Unleashed Head of Product Jarrod Adam said: “With high operational costs at the best of times, the food and beverage industry is in a tough battle against inflation. Add in a decreasing sales pipeline, rising excess stock levels and a weak economy, and you have a recipe for an industry facing a severe drop in profit margin.”

Stomping Ground brewery co-founder Guy Greenstone said businesses have been forced to swallow increased costs to stay afloat in a competitive market.

“In some cases we’ve had to drop prices just to stay relevant, it’s tough out there and margins are definitely being eroded,” he said.

“You just have to become a bit more efficient, a bit more lean. Manufacturing practices, we’re just trying to do more with less.”

Shoppers seek discount options

Endeavour CEO Donohue’s bargain hunter comments echo those made by the Commonwealth Bank Group in its monthly CommBank Household Spending Insights (HSI) Index.

The index was flat in July, which the bank attributed to consumers looking to prioritise discount shopping options. 

Household spending in July saw the biggest falls across Hospitality (-2.4 per cent), Utilities (-1.3 per cent) and Food & Beverage (-1.2 per cent).

“Hospitality spending dropped in July and has been the weakest category over the past year, as consumers cutback on visiting cafes and bars,” CBA Chief Economist Stephen Halmarick said.

“We’re also seeing changes in shopping behaviours within categories, as consumers look for cheaper alternatives.”

Moderation and downtrading to continue

IWSR’s consumer insights tracking also shows the dominant themes of moderation and downtrading.

Its data compared consumer sentiment and attitudes to beverage alcohol in the first half of 2024 with the position 12 months ago across 15 key markets: Australia, Brazil, Canada, China, France, Germany, India, Italy, Japan, Mexico, South Africa, Spain, Taiwan, the UK and the US.

“A growing focus on health and at-home consumption, combined with a dramatic squeeze on household incomes, pushed consumers into downtrade mode in the first half of 2024,” said IWSR Senior Consumer Insights Manager Nastya Timofeeva.

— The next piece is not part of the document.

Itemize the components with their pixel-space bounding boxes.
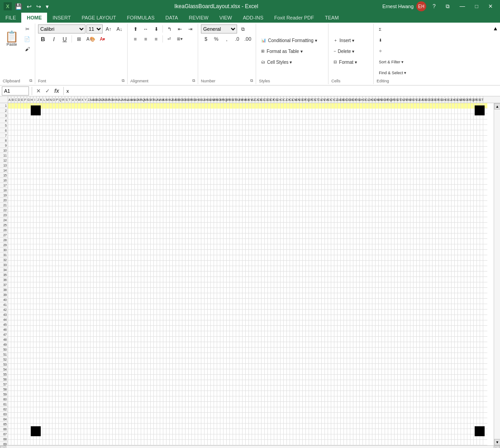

“The changing political landscape in many markets further intensified consumer apprehension about the future, finances and spend on alcohol, which has become a luxury for many. After economic moderation forced consumers to cut spend on alcohol, many consumers are now choosing to maintain this new lifestyle.

“This fundamental structural shift to moderation will continue, with volumes remaining under pressure throughout 2024, although improving consumer finances are likely to reignite the ‘less but better’ premiumisation trend that has characterised the past five years.”

Drinks companies feel the pinch

Annual results from drinks companies have painted a similar picture of consumer downtrading.

Brown-Forman announced on Thursday that it had missed its first-quarter profit and sales estimates.

Reuters reported the company posted a 5% fall in sales for the quarter ended July 31 “as consumers wrestling with rising costs of living cut back spending on its higher-margin products”.

“Liquor makers such as Brown-Forman and Constellation Brands have been struggling to boost sales for their premium brands with consumers increasingly switching to affordable alternatives,” Reuters said.

Diageo also reported flat organic net sales for the year ending 30 June 2024.

While US whiskey was up 3%, Scotch sales declined by 10%, with Johnnie Walker reporting a 6% drop and single malts slipping by 14%. Both tequila and vodka fell by 7%. The biggest falls were for Casamigos, which plunged by 20% and Cîroc, which plummeted by 26%. Gin reported a 8% decrease, with Gordon’s down by 6% and Tanqueray tumbling 11%. Rum sales declined by 6%.

The company’s RTD portfolio dipped by 1%, however the more budget-friendly beer category climbed by 14%.

AB InBev CFO Fernando Tennenbaum recently told analysts beer volumes were now growing in most of the company’s markets.